_WHAT THIS TASK INVOLVES:_ When a line in the records contains the string "text", copy that line.

_THE RECORDS:_
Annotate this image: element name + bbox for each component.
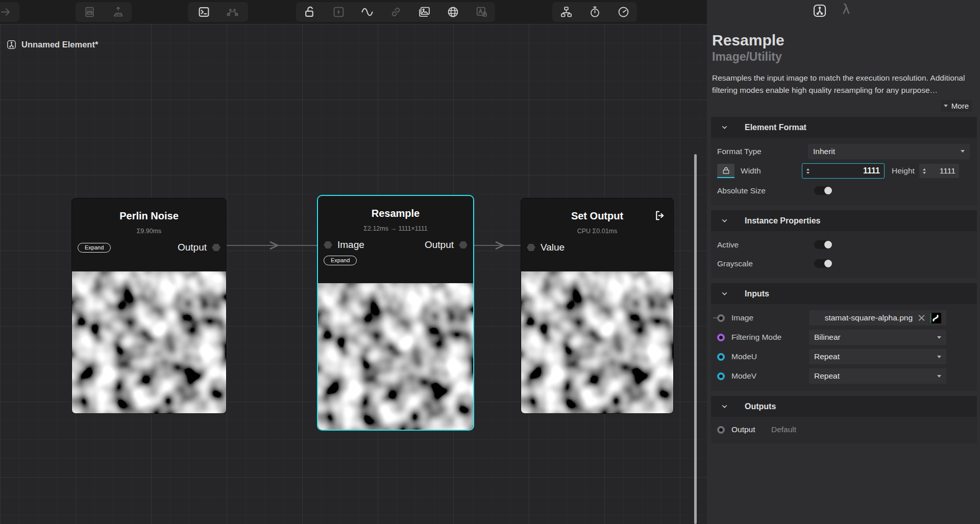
aspect-lock-button[interactable] xyxy=(717,164,734,178)
sine-wave-icon[interactable] xyxy=(360,6,374,19)
more-button[interactable]: More xyxy=(941,100,972,112)
section-header-inputs[interactable]: Inputs xyxy=(711,283,977,304)
stepper-arrows-icon[interactable] xyxy=(806,168,810,174)
section-inputs: Inputs Image stamat-square-alpha.png xyxy=(711,283,977,391)
height-input[interactable]: 1111 xyxy=(919,164,959,178)
output-port-label: Output xyxy=(178,242,207,253)
stopwatch-icon[interactable] xyxy=(588,6,601,19)
filtering-mode-port[interactable] xyxy=(717,334,731,341)
modev-port[interactable] xyxy=(717,372,731,380)
link-icon[interactable] xyxy=(389,6,402,19)
chevron-down-icon xyxy=(937,336,941,339)
forward-arrow-icon[interactable] xyxy=(0,6,13,19)
modev-label: ModeV xyxy=(731,371,809,381)
text-lock-icon[interactable] xyxy=(475,6,488,19)
height-label: Height xyxy=(892,166,915,176)
filtering-mode-dropdown[interactable]: Bilinear xyxy=(809,330,946,345)
chevron-down-icon xyxy=(944,105,948,107)
node-preview-image xyxy=(318,283,473,430)
output-port[interactable] xyxy=(212,244,220,252)
section-title: Inputs xyxy=(745,289,769,298)
node-timing: Σ9.90ms xyxy=(72,224,226,238)
section-header-instance-properties[interactable]: Instance Properties xyxy=(711,210,977,231)
breadcrumb: Unnamed Element* xyxy=(6,39,98,50)
width-value-input[interactable] xyxy=(813,166,880,176)
image-gallery-icon[interactable] xyxy=(418,6,431,19)
node-ports-row: Value xyxy=(521,238,673,257)
width-label: Width xyxy=(741,166,802,176)
element-graph-icon[interactable] xyxy=(812,3,827,18)
image-file-name: stamat-square-alpha.png xyxy=(825,313,913,322)
size-row: Width Height 1111 xyxy=(717,161,970,181)
globe-icon[interactable] xyxy=(446,6,459,19)
editor-area: Unnamed Element* Perlin Noise Σ9.90ms Ex… xyxy=(0,0,707,524)
node-perlin-noise[interactable]: Perlin Noise Σ9.90ms Expand Output xyxy=(71,198,227,414)
export-output-icon[interactable] xyxy=(653,209,666,227)
sitemap-icon[interactable] xyxy=(559,6,573,19)
output-port[interactable] xyxy=(717,426,731,434)
chevron-down-icon xyxy=(720,289,729,298)
image-label: Image xyxy=(731,313,809,322)
terrain-export-icon[interactable] xyxy=(111,6,125,19)
node-resample[interactable]: Resample Σ2.12ms → 1111×1111 Image Outpu… xyxy=(317,195,474,431)
section-title: Element Format xyxy=(745,123,806,132)
panel-title: Resample xyxy=(712,32,972,49)
section-header-outputs[interactable]: Outputs xyxy=(711,396,977,417)
expand-row: Expand xyxy=(318,254,473,268)
image-thumbnail[interactable] xyxy=(930,313,941,323)
chevron-down-icon xyxy=(937,375,941,378)
format-type-row: Format Type Inherit xyxy=(717,142,970,161)
output-port[interactable] xyxy=(459,241,468,249)
lock-open-icon[interactable] xyxy=(303,6,316,19)
modeu-dropdown[interactable]: Repeat xyxy=(809,349,946,364)
modeu-port[interactable] xyxy=(717,353,731,361)
lambda-icon[interactable]: λ xyxy=(843,2,850,17)
node-ports-row: Expand Output xyxy=(72,238,226,257)
output-value: Default xyxy=(771,425,970,434)
modeu-label: ModeU xyxy=(731,352,809,361)
modeu-row: ModeU Repeat xyxy=(717,347,970,366)
node-preview-image xyxy=(521,271,673,413)
format-type-dropdown[interactable]: Inherit xyxy=(808,144,970,159)
gauge-icon[interactable] xyxy=(617,6,630,19)
node-title-text: Set Output xyxy=(571,210,623,221)
modev-dropdown[interactable]: Repeat xyxy=(809,368,946,384)
input-port[interactable] xyxy=(324,241,332,249)
absolute-size-row: Absolute Size xyxy=(717,181,970,200)
bezier-curve-icon[interactable] xyxy=(226,6,239,19)
active-toggle[interactable] xyxy=(814,240,832,249)
section-title: Outputs xyxy=(745,402,776,411)
filtering-mode-row: Filtering Mode Bilinear xyxy=(717,328,970,347)
input-port[interactable] xyxy=(527,244,535,252)
input-port-label: Value xyxy=(541,242,565,253)
modeu-value: Repeat xyxy=(814,352,937,361)
canvas-vertical-scrollbar[interactable] xyxy=(694,154,697,524)
node-title: Set Output xyxy=(521,208,673,224)
active-label: Active xyxy=(717,240,808,249)
chevron-down-icon xyxy=(720,402,729,411)
more-label: More xyxy=(951,102,969,110)
section-body: Image stamat-square-alpha.png Filtering … xyxy=(711,304,977,391)
absolute-size-toggle[interactable] xyxy=(814,186,832,195)
expand-button[interactable]: Expand xyxy=(324,256,357,265)
stepper-arrows-icon[interactable] xyxy=(923,168,926,174)
image-file-field[interactable]: stamat-square-alpha.png xyxy=(809,310,946,326)
section-title: Instance Properties xyxy=(745,216,821,226)
section-header-element-format[interactable]: Element Format xyxy=(711,117,977,138)
terminal-icon[interactable] xyxy=(197,6,210,19)
bolt-square-icon[interactable] xyxy=(332,6,345,19)
width-input[interactable] xyxy=(802,163,885,179)
node-graph-canvas[interactable]: Unnamed Element* Perlin Noise Σ9.90ms Ex… xyxy=(0,24,707,524)
node-set-output[interactable]: Set Output CPU Σ0.01ms Value xyxy=(521,198,674,414)
toolbar-group-modes xyxy=(296,2,495,22)
section-outputs: Outputs Output Default xyxy=(711,396,977,443)
grayscale-row: Grayscale xyxy=(717,254,970,273)
grayscale-label: Grayscale xyxy=(717,259,808,268)
expand-button[interactable]: Expand xyxy=(78,243,111,253)
grayscale-toggle[interactable] xyxy=(814,259,832,268)
clear-image-icon[interactable] xyxy=(918,315,925,321)
bake-oven-icon[interactable] xyxy=(83,6,96,19)
chevron-down-icon xyxy=(961,150,965,153)
image-port[interactable] xyxy=(717,314,731,322)
breadcrumb-label: Unnamed Element* xyxy=(21,40,98,49)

_OUTPUT FOR THIS TASK:_
text-lock-icon[interactable] xyxy=(475,6,488,19)
node-title-text: Set Output xyxy=(571,210,623,221)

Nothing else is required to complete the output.